We left Malawi and entered Zambia through the Mchinji border crossing on the 21st of July, and then made a stop in Chipata, the capital of the Eastern Province of Zambia. The city boasts fancy hotels, restaurants, and shopping malls, and an abundance of banks and ATM machines. This was quite a contrast to where we just came from. It is an observation we made throughout our journey, that things suddenly and often surprisingly change as one crosses borders.
From Chipata, we rode southwest, towards Lusaka. On the way, we found a new friend in Noah, a Zambian boy who lives near the Luangwa Bridge with his family. He asked to have his picture taken on my motorbike. I would love to send him a copy and just generally get in touch. If anybody is reading this who lives or knows people in Luangwa, I would be grateful to hear from you.
In Lusaka, the capital of Zambia and home to about two million people, we stayed with our friend Faith and her children. Faith introduced us to Lusaka’s vibrant nightlife and was overall a wonderful host. Like Noah, her sons were fascinated by the motorbike. They grabbed our helmets and refused to take them off until I gave each of them a ride around the neighborhood. Faith needed a little convincing, before she also hopped on.

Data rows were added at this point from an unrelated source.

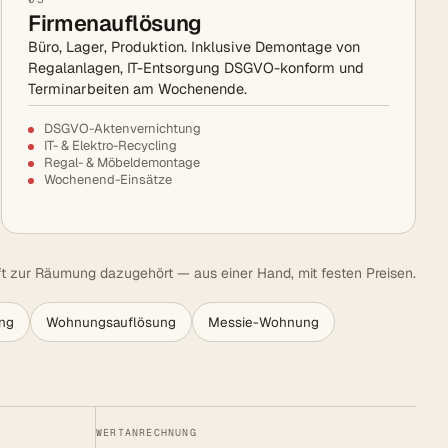
Firmenauflösung
Büro, Lager, Produktion. Inklusive Demontage von
Regalanlagen, IT-Entsorgung DSGVO-konform und
Terminarbeiten am Wochenende.
DSGVO-Aktenvernichtung
IT- & Elektro-Recycling
Regal- & Möbeldemontage
Wochenend-Einsätze
t zur Räumung dazugehört — aus einer Hand, mit festen Preisen.
ng
Wohnungsauflösung
Messie-Wohnung
WERTANRECHNUNG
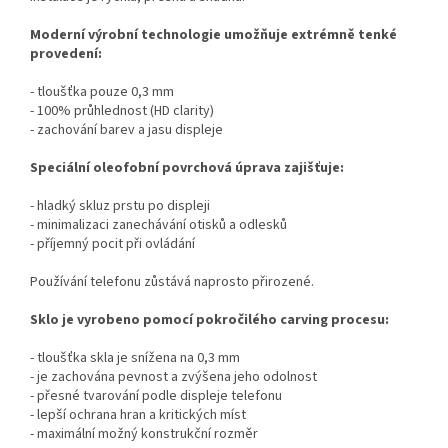
Moderní výrobní technologie umožňuje extrémně tenké
provedení:
- tloušťka pouze 0,3 mm
- 100% průhlednost (HD clarity)
- zachování barev a jasu displeje
Speciální oleofobní povrchová úprava zajišťuje:
- hladký skluz prstu po displeji
- minimalizaci zanechávání otisků a odlesků
- příjemný pocit při ovládání
Používání telefonu zůstává naprosto přirozené.
Sklo je vyrobeno pomocí pokročilého carving procesu:
- tloušťka skla je snížena na 0,3 mm
- je zachována pevnost a zvýšena jeho odolnost
- přesné tvarování podle displeje telefonu
- lepší ochrana hran a kritických míst
- maximální možný konstrukční rozměr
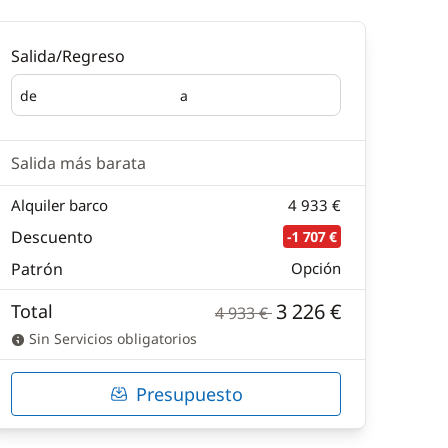
Salida/Regreso
de
a
Salida
Regreso
Salida más barata
Alquiler barco
4 933 €
Descuento
-1 707 €
Patrón
Opción
3 226 €
Total
4 933 €
Sin Servicios obligatorios
Presupuesto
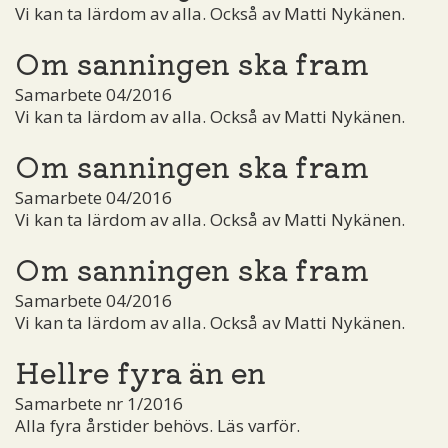
Vi kan ta lärdom av alla. Också av Matti Nykänen.
Om sanningen ska fram
Samarbete 04/2016
Vi kan ta lärdom av alla. Också av Matti Nykänen.
Om sanningen ska fram
Samarbete 04/2016
Vi kan ta lärdom av alla. Också av Matti Nykänen.
Om sanningen ska fram
Samarbete 04/2016
Vi kan ta lärdom av alla. Också av Matti Nykänen.
Hellre fyra än en
Samarbete nr 1/2016
Alla fyra årstider behövs. Läs varför.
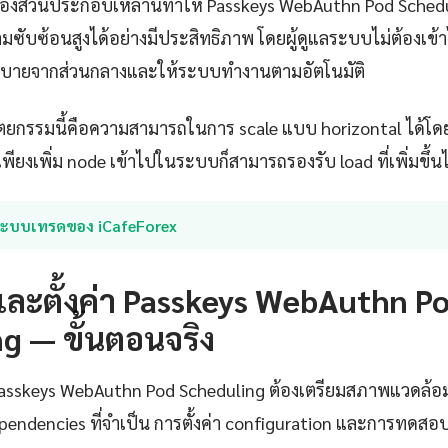
องส่วนประกอบเหล่านี้ทำให้ Passkeys WebAuthn Pod Sched
มซับซ้อนสูงได้อย่างมีประสิทธิภาพ โดยผู้ดูแลระบบไม่ต้องเข้
ายจากส่วนกลางและให้ระบบทำงานตามอัตโนมัติ
ตยกรรมนี้คือความสามารถในการ scale แบบ horizontal ได้โดย
พียงเพิ่ม node เข้าไปในระบบก็สามารถรองรับ load ที่เพิ่มขึ้นไ
ระบบเทรดของ iCafeForex
งและตั้งค่า Passkeys WebAuthn P
g — ขั้นตอนจริง
 Passkeys WebAuthn Pod Scheduling ต้องเตรียมสภาพแวดล้อมใ
dependencies ที่จำเป็น การตั้งค่า configuration และการทดส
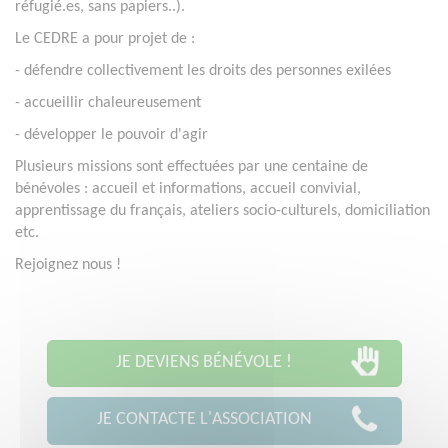
réfugié.es, sans papiers..).
Le CEDRE a pour projet de :
- défendre collectivement les droits des personnes exilées
- accueillir chaleureusement
- développer le pouvoir d'agir
Plusieurs missions sont effectuées par une centaine de
bénévoles : accueil et informations, accueil convivial,
apprentissage du français, ateliers socio-culturels, domiciliation
etc.
Rejoignez nous !
JE DEVIENS BÉNÉVOLE !
JE CONTACTE L'ASSOCIATION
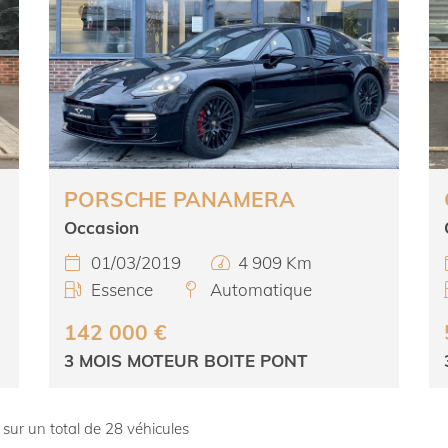
PORSCHE PANAMERA
Occasion
01/03/2019
4 909 Km


Essence
Automatique


142 000 €
3 MOIS MOTEUR BOITE PONT
 sur un total de 28
véhicules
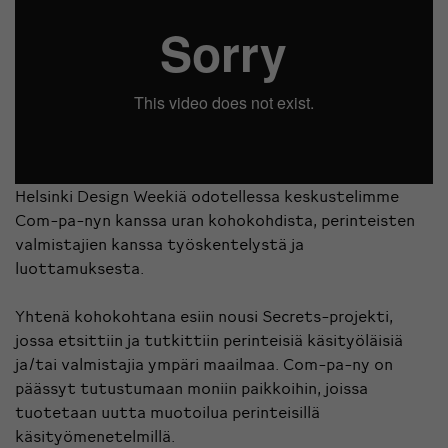
Helsinki Design Weekiä odotellessa keskustelimme
Com-pa-nyn kanssa uran kohokohdista, perinteisten
valmistajien kanssa työskentelystä ja
luottamuksesta.
Yhtenä kohokohtana esiin nousi Secrets-projekti,
jossa etsittiin ja tutkittiin perinteisiä käsityöläisiä
ja/tai valmistajia ympäri maailmaa. Com-pa-ny on
päässyt tutustumaan moniin paikkoihin, joissa
tuotetaan uutta muotoilua perinteisillä
käsityömenetelmillä.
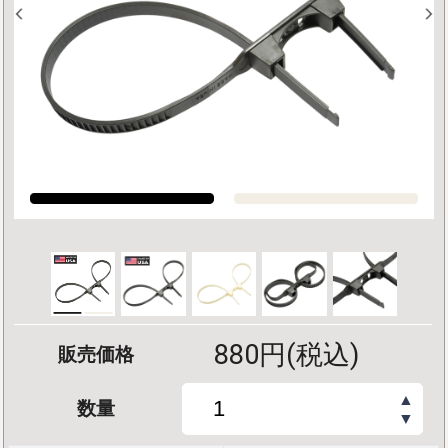
880円(税込)
販売価格
▲
数量
▼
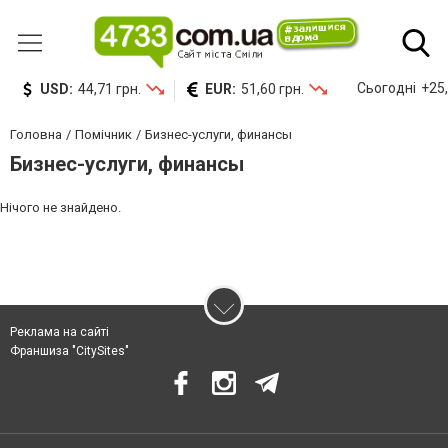
Сьогодні
+25,
USD:
44,71 грн.
EUR:
51,60 грн.
Головна
Помічник
Бизнес-услуги, финансы
Бизнес-услуги, финансы
Нічого не знайдено.
Реклама на сайті
Франшиза "CitySites"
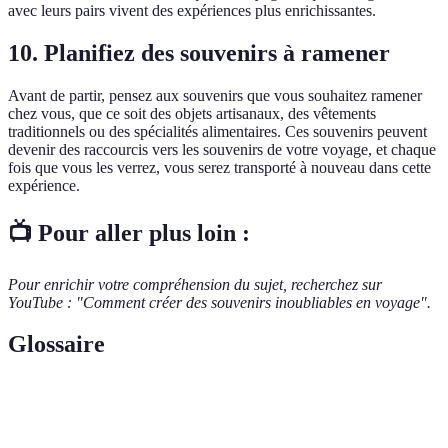
avec leurs pairs vivent des expériences plus enrichissantes.
10.
Planifiez des souvenirs à ramener
Avant de partir, pensez aux souvenirs que vous souhaitez ramener
chez vous, que ce soit des objets artisanaux, des vêtements
traditionnels ou des spécialités alimentaires. Ces souvenirs peuvent
devenir des raccourcis vers les souvenirs de votre voyage, et chaque
fois que vous les verrez, vous serez transporté à nouveau dans cette
expérience.
📺 Pour aller plus loin :
Pour enrichir votre compréhension du sujet, recherchez sur
YouTube : "Comment créer des souvenirs inoubliables en voyage".
Glossaire
Terme
Définition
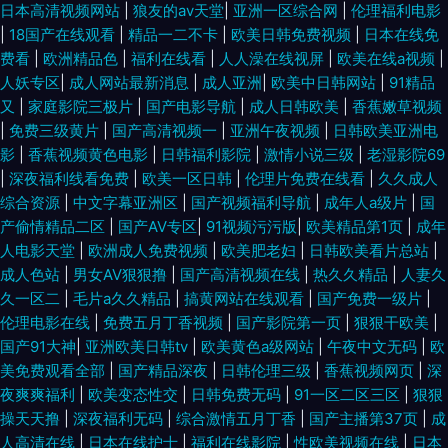
日本高清视频网站
|
狼友的av天堂
|
亚洲一区综合网
|
伦理福利电影
|
18国产在线观看
|
精品一二不卡
|
欧美日韩免费视频
|
日本在线免
费看
|
欧洲精品色
|
福利在线看
|
人人澡在线视屏
|
欧美在线a视频
|
人妖专区
|
成人网站最新消息
|
成人亚洲
|
欧美中日韩网站
|
91精品
又
|
家庭影院三极片
|
国产电影导航
|
成人日韩欧美
|
香蕉嫩草视频
|
免费三级黄片
|
国产高清视频一
|
亚洲午夜视频
|
日韩欧美亚洲电
影
|
香蕉视频黄色电影
|
日韩福利影院
|
激情小说三级
|
老湿影院69
|
深夜福利线看免费
|
欧美一区日韩
|
伦理片免费在线看
|
久久成人
综合资源
|
中文字幕亚洲区
|
国产视频福利导航
|
成年人a级片
|
国
产偷情精品二区
|
国产AV专区
|
91视频污污版
|
欧美精品第1页
|
成年
人电影天堂
|
欧洲成人免费视频
|
欧美肥老妇
|
日韩欧美看片总站
|
成人色站
|
男女AV狠狠撸
|
国产高清视频在线
|
热久久精品
|
人妻久
久一区二
|
毛片a久久精品
|
搞黄网站在线观看
|
国产免费一级片
|
伦理电影在线
|
免费五月丁香视频
|
国产影院第一页
|
狠狠干欧美
|
国产91大神
|
亚洲欧美日韩tv
|
欧美黄色a级网站
|
午夜中文无码
|
欧
美免费观看全部
|
国产精品深夜
|
日韩伦理三级
|
香蕉视频网页
|
深
夜爽爽福利
|
欧美变态性交
|
日韩免费无码
|
91一区二区三区
|
狠狠
操天天撸
|
深夜福利无码
|
综合激情五月丁香
|
国产主播第37页
|
成
人高清在线
|
日本在线护士
|
福利在线影院
|
性欧美视频在线
|
日本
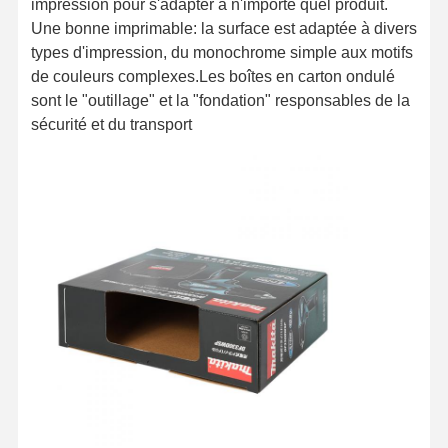
impression pour s'adapter à n'importe quel produit.
Une bonne imprimable: la surface est adaptée à divers
types d'impression, du monochrome simple aux motifs
de couleurs complexes.Les boîtes en carton ondulé
sont le "outillage" et la "fondation" responsables de la
sécurité et du transport
Aperçu
Produits
A Propos De
Visite D'usine
Nous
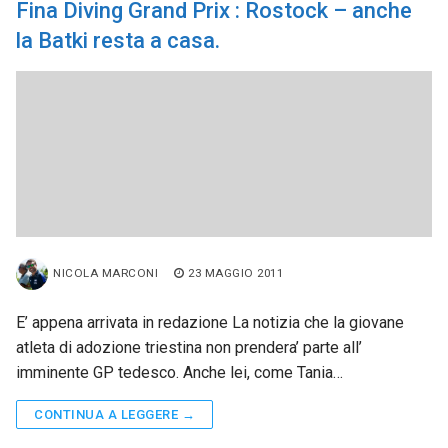
Fina Diving Grand Prix : Rostock – anche
la Batki resta a casa.
NICOLA MARCONI
23 MAGGIO 2011
E’ appena arrivata in redazione La notizia che la giovane
atleta di adozione triestina non prendera’ parte all’
imminente GP tedesco. Anche lei, come Tania…
CONTINUA A LEGGERE →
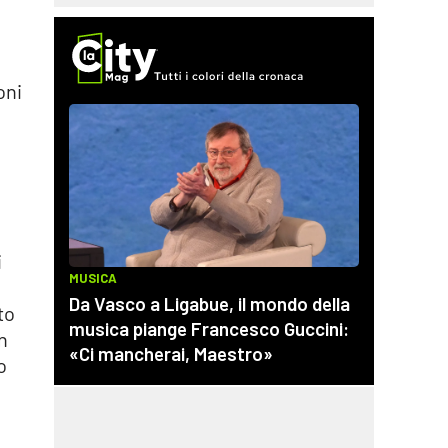
oni
i
to
n
o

The next highlight was Victoria Falls, located on the Zambezi River between Zambia and Zimbabwe. The waterfall is roughly twice the height of North America’s Niagara Falls, and much less commercialized, making for a great and truly awe-inspiring experience. To get one of the best views of the falls, stand in the middle of the Knife Edge bridge. It takes a bit of courage to step onto the narrow pedestrian bridge 90 meters above a gorge, and you will be drenched in water, but it is well worth it.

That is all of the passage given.